Aujourd’hui, tous les acteurs attendent le retour de la FIFA. Elle a demandé la mise à disposition de tous les documents nécessaires ; une espèce d’audit du processus électoral qui ne dit pas son nom.
La FIFA est intervenue parce que les Ivoiriens eux-mêmes ont compliqué une situation qui paraissait pourtant facile à gérer. Il fallait juste laisser la commission de recours connaître des éventuels manquements de textes.
RB : Quelle appréciation faites-vous du rejet de la candidature de Didier Drogba ?
Fernand Dedeh : Disons les choses comme elles sont : Didier Drogba est le président que chaque fédération en Afrique voudrait avoir. Il a un vécu, une aura, une notoriété. Il est un aimant capable d’attirer du monde dans les stades, les sponsors et donc d’aider à améliorer la vie des acteurs et des clubs. Seulement voilà : pour être candidat, il faut remplir les critères d’éligibilité. A ce niveau, Didier Drogba a éprouvé des difficultés réelles. D’abord, au niveau des clubs de première division et au niveau des groupements d’intérêt sportif. Au niveau des équipes de première division, au nombre des trois clubs exigés, il y en a un, l’Africa Sport, qui pose problème. Le même club a parrainé deux candidats à la fois. Le club est cogéré par deux dirigeants : l’un est président du comité directeur, l’autre est président délégué. Le premier a choisi le candidat Sory Diabaté, le second, Didier Drogba.
Au niveau des groupements d’intérêt sportif, les groupements des joueurs ont tourné le dos à Didier Drogba. Il s’est appuyé sur l’amicale des arbitres mais surtout sur la frange dissidente. Problème !
Les difficultés de Didier Drogba s’expliquent par sa stratégie. Il est adulé par le public, les réseaux sociaux se sont déchaînés en sa faveur mais les membres statutaires de la FIF, donc les électeurs, sont restés dans les starting-blocks.
RB : Comment rendre le processus électoral crédible ?
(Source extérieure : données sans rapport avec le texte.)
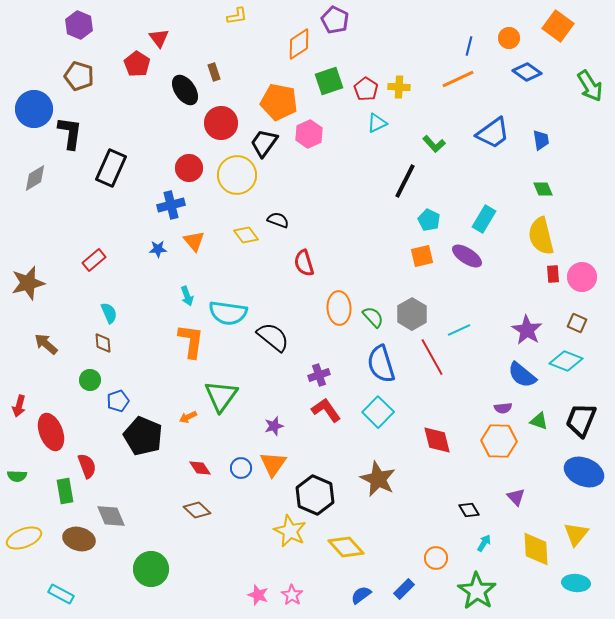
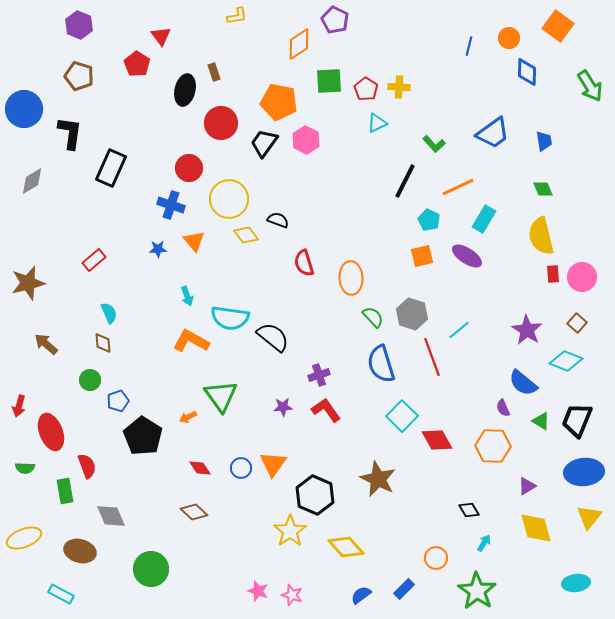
red triangle at (159, 38): moved 2 px right, 2 px up
blue diamond at (527, 72): rotated 56 degrees clockwise
orange line at (458, 79): moved 108 px down
green square at (329, 81): rotated 16 degrees clockwise
black ellipse at (185, 90): rotated 48 degrees clockwise
blue circle at (34, 109): moved 10 px left
pink hexagon at (309, 134): moved 3 px left, 6 px down; rotated 8 degrees counterclockwise
blue trapezoid at (541, 140): moved 3 px right, 1 px down
yellow circle at (237, 175): moved 8 px left, 24 px down
gray diamond at (35, 178): moved 3 px left, 3 px down
blue cross at (171, 205): rotated 32 degrees clockwise
orange ellipse at (339, 308): moved 12 px right, 30 px up
cyan semicircle at (228, 313): moved 2 px right, 5 px down
gray hexagon at (412, 314): rotated 12 degrees counterclockwise
brown square at (577, 323): rotated 18 degrees clockwise
cyan line at (459, 330): rotated 15 degrees counterclockwise
orange L-shape at (191, 341): rotated 69 degrees counterclockwise
red line at (432, 357): rotated 9 degrees clockwise
blue semicircle at (522, 375): moved 1 px right, 8 px down
green triangle at (221, 396): rotated 12 degrees counterclockwise
purple semicircle at (503, 408): rotated 72 degrees clockwise
cyan square at (378, 412): moved 24 px right, 4 px down
black trapezoid at (581, 420): moved 4 px left
green triangle at (539, 421): moved 2 px right; rotated 12 degrees clockwise
purple star at (274, 426): moved 9 px right, 19 px up; rotated 12 degrees clockwise
black pentagon at (143, 436): rotated 9 degrees clockwise
red diamond at (437, 440): rotated 16 degrees counterclockwise
orange hexagon at (499, 441): moved 6 px left, 5 px down
blue ellipse at (584, 472): rotated 27 degrees counterclockwise
green semicircle at (17, 476): moved 8 px right, 8 px up
purple triangle at (516, 497): moved 11 px right, 11 px up; rotated 42 degrees clockwise
brown diamond at (197, 510): moved 3 px left, 2 px down
yellow star at (290, 531): rotated 12 degrees clockwise
yellow triangle at (576, 534): moved 13 px right, 17 px up
brown ellipse at (79, 539): moved 1 px right, 12 px down
yellow diamond at (536, 549): moved 21 px up; rotated 12 degrees counterclockwise
cyan ellipse at (576, 583): rotated 12 degrees counterclockwise
pink star at (258, 595): moved 4 px up
pink star at (292, 595): rotated 15 degrees counterclockwise
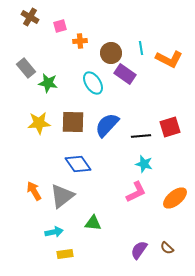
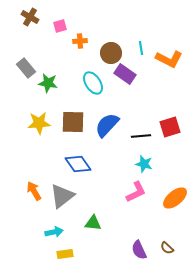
purple semicircle: rotated 60 degrees counterclockwise
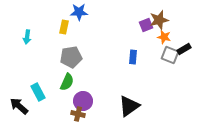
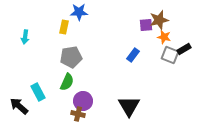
purple square: rotated 16 degrees clockwise
cyan arrow: moved 2 px left
blue rectangle: moved 2 px up; rotated 32 degrees clockwise
black triangle: rotated 25 degrees counterclockwise
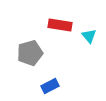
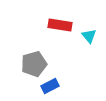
gray pentagon: moved 4 px right, 11 px down
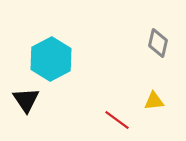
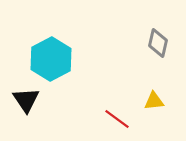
red line: moved 1 px up
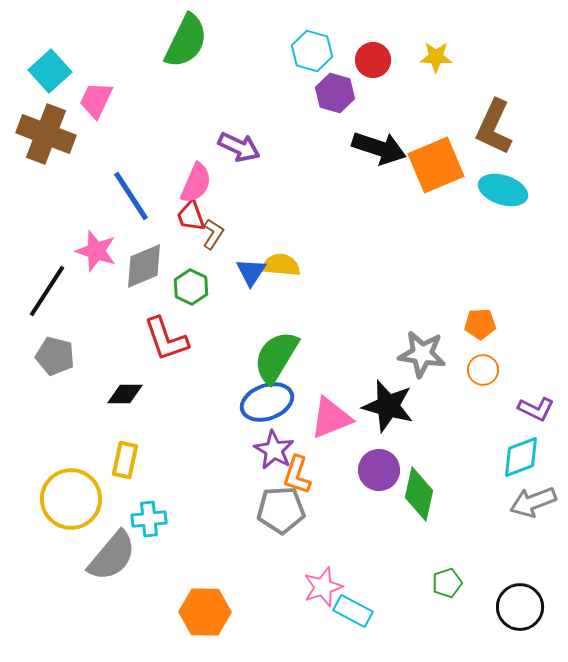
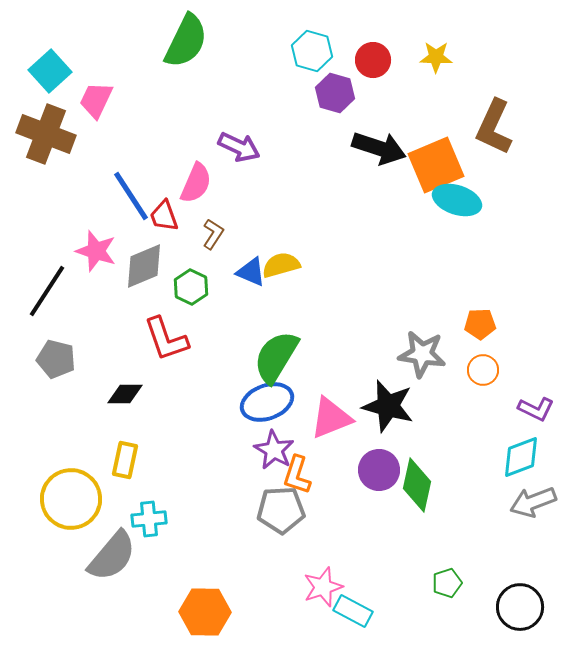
cyan ellipse at (503, 190): moved 46 px left, 10 px down
red trapezoid at (191, 216): moved 27 px left
yellow semicircle at (281, 265): rotated 21 degrees counterclockwise
blue triangle at (251, 272): rotated 40 degrees counterclockwise
gray pentagon at (55, 356): moved 1 px right, 3 px down
green diamond at (419, 494): moved 2 px left, 9 px up
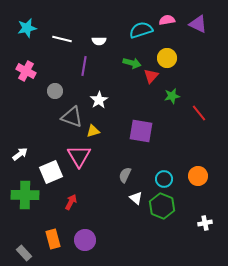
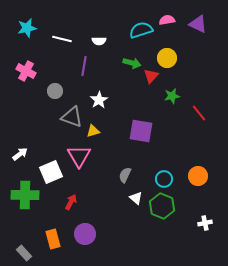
purple circle: moved 6 px up
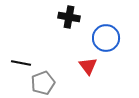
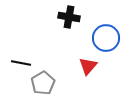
red triangle: rotated 18 degrees clockwise
gray pentagon: rotated 10 degrees counterclockwise
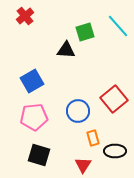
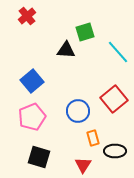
red cross: moved 2 px right
cyan line: moved 26 px down
blue square: rotated 10 degrees counterclockwise
pink pentagon: moved 2 px left; rotated 16 degrees counterclockwise
black square: moved 2 px down
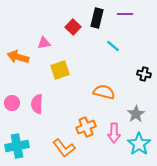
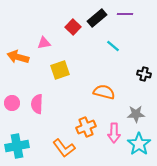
black rectangle: rotated 36 degrees clockwise
gray star: rotated 30 degrees clockwise
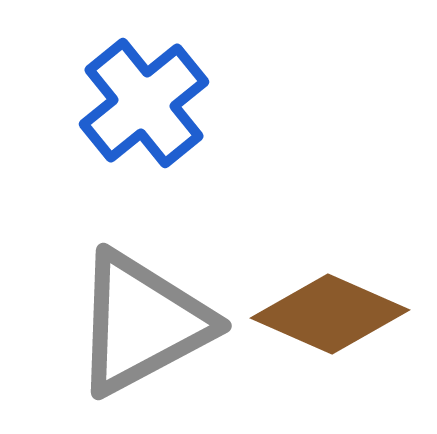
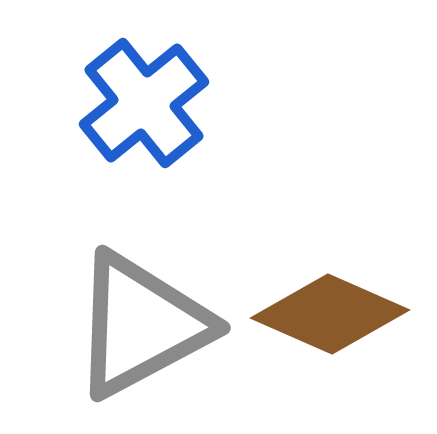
gray triangle: moved 1 px left, 2 px down
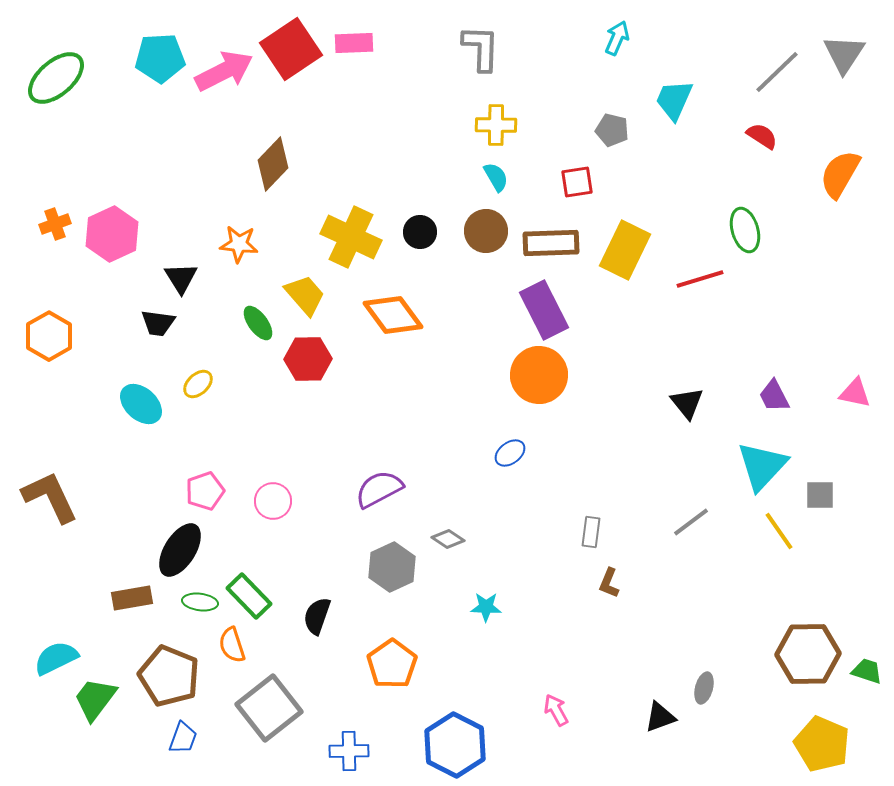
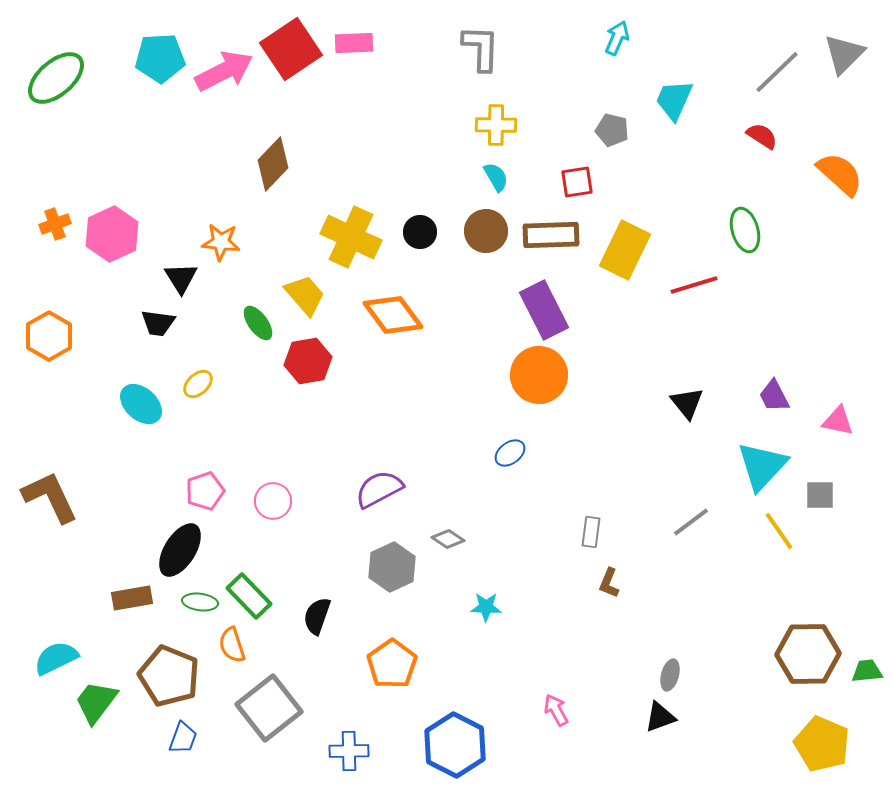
gray triangle at (844, 54): rotated 12 degrees clockwise
orange semicircle at (840, 174): rotated 102 degrees clockwise
brown rectangle at (551, 243): moved 8 px up
orange star at (239, 244): moved 18 px left, 2 px up
red line at (700, 279): moved 6 px left, 6 px down
red hexagon at (308, 359): moved 2 px down; rotated 9 degrees counterclockwise
pink triangle at (855, 393): moved 17 px left, 28 px down
green trapezoid at (867, 671): rotated 24 degrees counterclockwise
gray ellipse at (704, 688): moved 34 px left, 13 px up
green trapezoid at (95, 699): moved 1 px right, 3 px down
Fernand Dedeh : Le football ivoirien était divisé en deux groupes qui s’affrontaient. Et particulièrement, depuis le mois de novembre 2017. Les partisans de Sidy Diallo et les opposants réunis au sein du GX. Un troisième groupe vient de se créer, celui des partisans de Didier Drogba. Le fossé se creuse un peu plus ! Des problèmes de personnes, de confiance, d’orgueil et d’ego minent le football ivoirien.
Le processus électoral est du coup miné. La FIFA devra gérer avec dextérité pour éviter une crise plus profonde qui pourrait déboucher sur la mise en place d’un comité de normalisation.
Pour rendre le processus crédible dans la situation actuelle, il faut revenir aux délibérations du 9 août 2020 et ensuite laisser les candidats ou membres de la commission insatisfaits saisir la commission de recours. Ou alors, organiser une assemblée générale extraordinaire et mettre en place une nouvelle commission électorale.
RB : Quels sont les atouts des candidats déclarés à la course au poste de président de la FIF ?
Fernand Dedeh : Les candidats déclarés sont tous compétents et sont tous du moule de l’ex-président de la FIF, Jacques Anouma. Sory Diabaté et Idriss Diallo ont l’expérience de la gestion de la fédération, connaissent l’environnement national et international. Didier Drogba a pour lui son aura internationale, le bain de jouvence qu’il apporte au football ivoirien et, surtout, est porteur d’un projet : le retour des ex-internationaux dans la gestion du football national.
Les trois hommes auraient pu mutualiser leurs programmes, leurs moyens, leurs expériences dans l’intérêt du football ivoirien.